Given information START

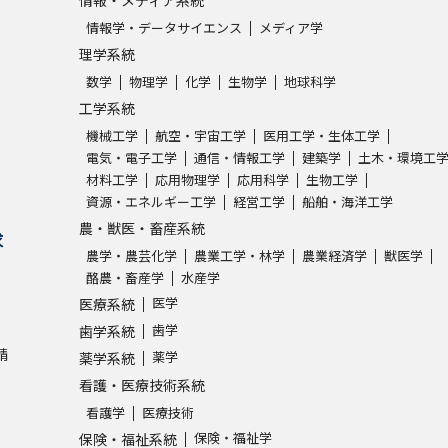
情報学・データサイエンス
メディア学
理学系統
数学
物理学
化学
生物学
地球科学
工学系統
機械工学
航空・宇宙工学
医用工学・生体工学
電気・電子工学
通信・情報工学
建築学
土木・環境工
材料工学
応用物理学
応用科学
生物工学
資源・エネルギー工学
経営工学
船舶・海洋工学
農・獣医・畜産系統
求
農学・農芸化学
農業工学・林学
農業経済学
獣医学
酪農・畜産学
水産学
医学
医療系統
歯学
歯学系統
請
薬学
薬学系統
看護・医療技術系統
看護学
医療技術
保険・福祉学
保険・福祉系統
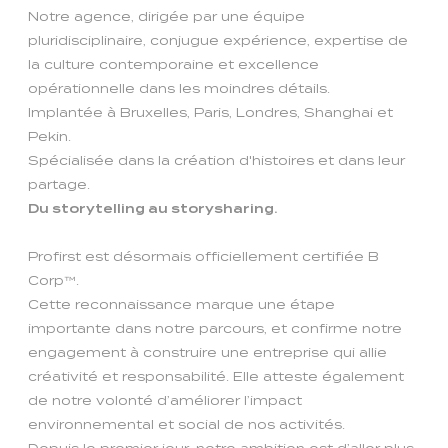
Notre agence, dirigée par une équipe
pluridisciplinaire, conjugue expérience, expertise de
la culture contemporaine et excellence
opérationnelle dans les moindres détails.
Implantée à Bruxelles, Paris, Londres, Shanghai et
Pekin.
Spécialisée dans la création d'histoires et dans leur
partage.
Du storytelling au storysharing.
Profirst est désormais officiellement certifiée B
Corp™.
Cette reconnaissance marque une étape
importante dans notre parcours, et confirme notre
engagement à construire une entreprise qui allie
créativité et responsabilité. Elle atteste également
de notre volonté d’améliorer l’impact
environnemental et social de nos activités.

Given information END

Work to be completed - Search the data above for the string "dans". Report every line where it is found.

Answer area -
opérationnelle dans les moindres détails.
Spécialisée dans la création d'histoires et dans leur
importante dans notre parcours, et confirme notre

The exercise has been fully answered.